Posted tagged ‘HECS’

Dealing with debt

July 8, 2014

As the global debate continues about how to resource higher education, there are some strong voices suggesting that the only way to generate sufficient cash to pay for educational excellence without discouraging the less affluent from entering universities is through tuition fees funded through student loans. Under such systems students pay nothing on commencing their studies, but rather take on a loan, with the sum of the loan representing some or all of the cost of their courses. That loan is later repaid by instalments when the student, now a graduate, is in employment or economically active and earning more than a specified income.

This system, it is suggested, is superior to ‘free’ higher education (i.e. studies funded entirely by the taxpayer) because it secures more resources for universities than the taxpayer could afford to provide, and to a tuition fee-based model because the student pays nothing up front or during the course of their studies and so is not excluded by lack of means. It is used in Australia (where the Higher Education Contribution Scheme – HECS – was introduced in 1989) and more recently in England (and not, as is sometimes suggested, in the United Kingdom as a whole).

The introduction of a similar scheme in Ireland has been proposed by some for a while. The Irish Universities Association began to argue for the ‘introduction of a system of income contingent loans and top up fees’ by 2009. More recently the new President of University College Dublin Professor Andrew Deeks, in an interview with the Irish Times, said:

‘My personal view is that the contribution system that has worked in Australia for the past 20 years now provides a good model. It is a deferred payment of a debt, which is accumulated module by module as students progress through the course.’

There is little doubt that the Irish system of higher education is now seriously under-funded. It is also easy to see the attraction of a resourcing framework that does not create a financial entry hurdle for students. Whether the Australian model is as good as is suggested could however be open to argument. One of its significant features is the by now very high level of unpaid debt. It is estimated in Australia that over A$30 billion in student debt is outstanding, of which up to A$7 billion will never be recovered (nearly £4 billion). Now one of the live issues in Australian politics is the question of whether student debts owed by people now deceased can be recovered from their estates. Other studies have suggested that the prospect of high indebtedness is also discouraging some poorer students from entering higher education.

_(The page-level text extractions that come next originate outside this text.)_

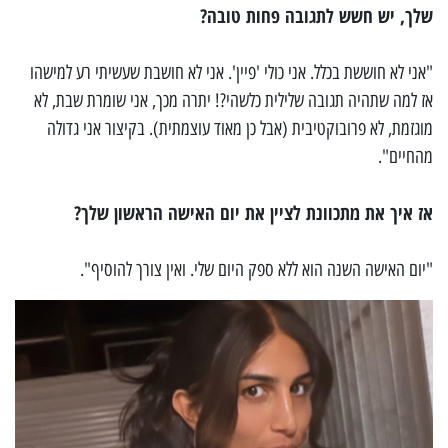
שלך, יש חשש לתגובה פחות טובה?
"אני לא חוששת בכלל. אני כולי 'פיין'. אני לא חושבת שעשיתי רע למישהו
אז למה שתהיה תגובה שלילית כלשהי?! יתרה מכך, אני שומרת שבת, לא
מוגזמת, לא פרובוקטיבית (אבל כן מאוד עוצמתית). בקיצור אני גדולה
מהחיים".
אז איך את מתכוונת לציין את יום האישה הראשון שלך?
"יום האישה השנה הוא ללא ספק היום שלי. ואין צורך להוסיף".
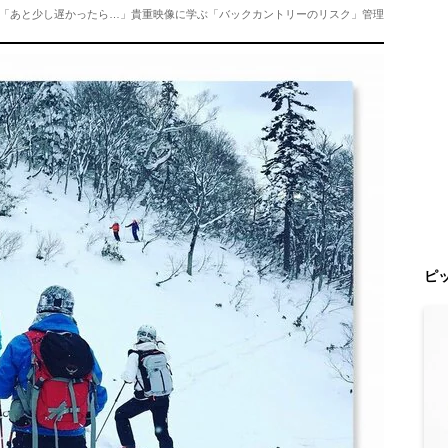
出！「あと少し遅かったら…」貴重映像に学ぶ「バックカントリーのリスク」管理
ピ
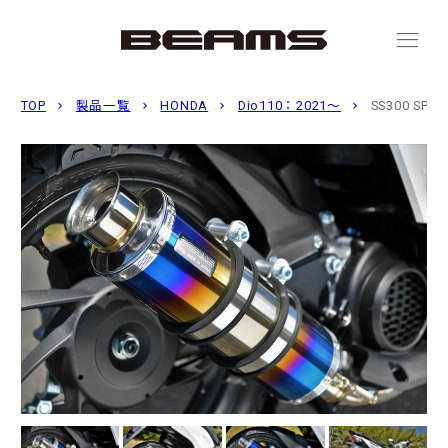
menu
TOP
製品一覧
HONDA
Dio110：2021〜
SS300 S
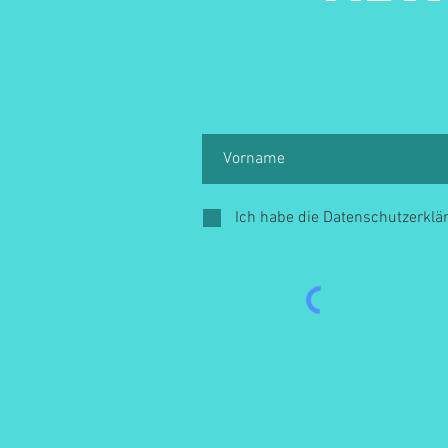
Ich habe die Datenschutzerkl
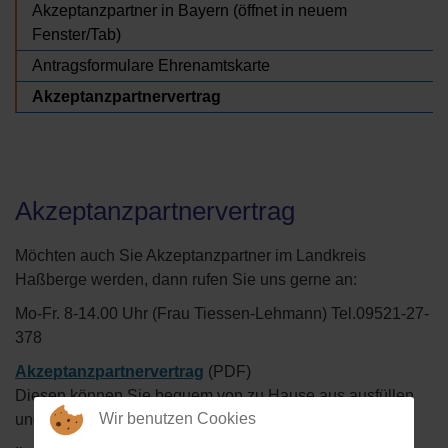
Akzeptanzpartner in Bayern (öffnet in neuem
Fenster/Tab)
Antragsformulare Ehrenamtskarte
Akzeptanzpartnervertrag
Akzeptanzpartnervertrag
Möchten auch Sie Akzeptanzpartner im Landkreis
Haßberge werden, dann rufen Sie uns gerne an:
Mo-Fr. 8-14.00 Uhr (Frau Tiessen-Lehmann) Tel.09521-27-
378
Akzeptanzpartnervertrag
(PDF)
Diesen können Sie bequem von zu Hause aus ausfüllen
Wir benutzen Cookies
und unterschrieben an das KoBE senden.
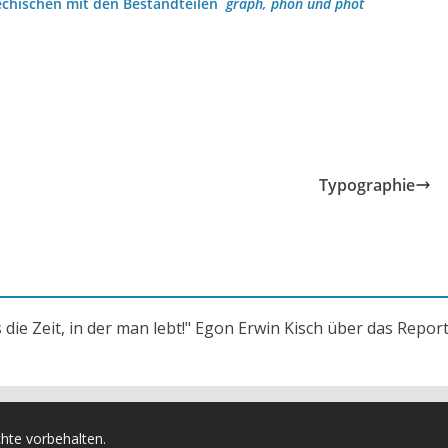
chischen mit den Bestandteilen
graph, phon und phot
Typographie
s die Zeit, in der man lebt!" Egon Erwin Kisch über das Repor
chte vorbehalten.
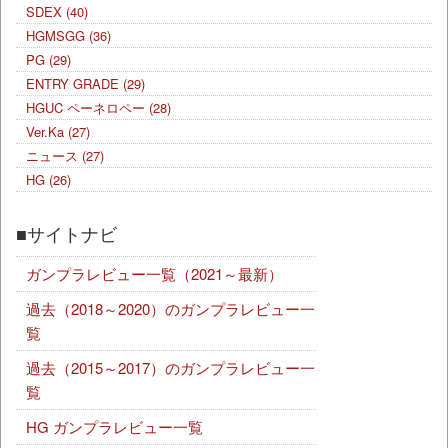
SDEX
(40)
HGMSGG
(36)
PG
(29)
ENTRY GRADE
(29)
HGUC ペーネロペー
(28)
Ver.Ka
(27)
ニュース
(27)
HG
(26)
■サイトナビ
ガンプラレビュー一覧（2021～最新）
過去（2018～2020）のガンプラレビュー一
覧
過去（2015～2017）のガンプラレビュー一
覧
HG ガンプラレビュー一覧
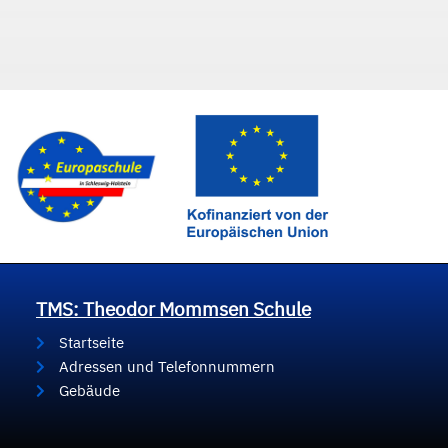
TMS: Theodor Mommsen Schule
Startseite
Adressen und Telefonnummern
Gebäude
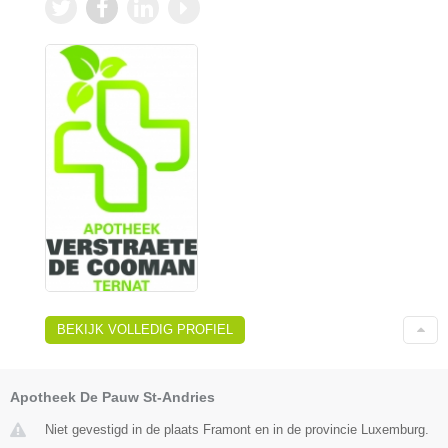
BEKIJK VOLLEDIG PROFIEL
Apotheek De Pauw St-Andries
Niet gevestigd in de plaats Framont en in de provincie Luxemburg.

Nobody has yet found the silver bullet for funding higher education, and all debate and exploration should be welcomed. As countries in the developed world identify the need to promote universities that are resourced to host world class discovery, attract very high value industry investment and provide graduates with top skills, it is clear that the funding burden is not an easy one for the taxpayer to carry. Equally it remains of vital importance that appropriately able people from all socio-economic backgrounds are encouraged to pursue a university degree. However, whether a loan system is the answer is, in my view at least, somewhat doubtful.

Give us a loan?

October 2, 2012

As the complexity of higher education funding, and the scarcity of available resources to provide funding, has become greater, an increasingly popular method of addressing it has been the idea of student loans. When the Westminster government introduced its recent framework for increased university fees for England, ministers emphasised that a university degree programme was still accessible to students without paying anything up front, and indeed without repaying anything until a reasonable salary threshold has been reached. By providing student loans, the system allows students to embark upon their studies without either them or their parents having to fork out anything at that point.

So is this as good as it sounds? No financial hurdles for students while studying, but financial benefits for universities from fees? Actually, England was not first to try this idea. Australia has been operating a fees/loans system for some time. It was introduced in 1989 as the ‘Higher Education Contribution Scheme’ (HECS), which has more recently been replaced by the ‘Higher Education Loan Programme’ (HELP). This scheme has been used as a model for higher education funding programmes contemplated or introduced elsewhere, including in Ireland. Student loan programmes are also common in the United States.

However, all these schemes are somewhat problematic. In Australia it was estimated in 2010 that outstanding student loans debt was $15.8 billion. In the United States student debt overtook credit card debt around the same time. Furthermore, it has been revealed in America that where graduates begin to re-pay their student loans, nearly 10 per cent default within two years. It is not unlikely that this pattern will be repeated in England, and if it is, it will create a whole new funding issue as the expected resources from loan repayments do not fully materialise.

There is, I believe, a strong case for tuition fees paid by the well off, with financial support for those who cannot afford to pay. There is also a case for state funding of higher education fees, provided the state understands the scale of the funding requirement. There seems to me to be no convincing case for loan schemes. They deter students, and they create unpredictable financial issues. It is time to move away from the whole idea.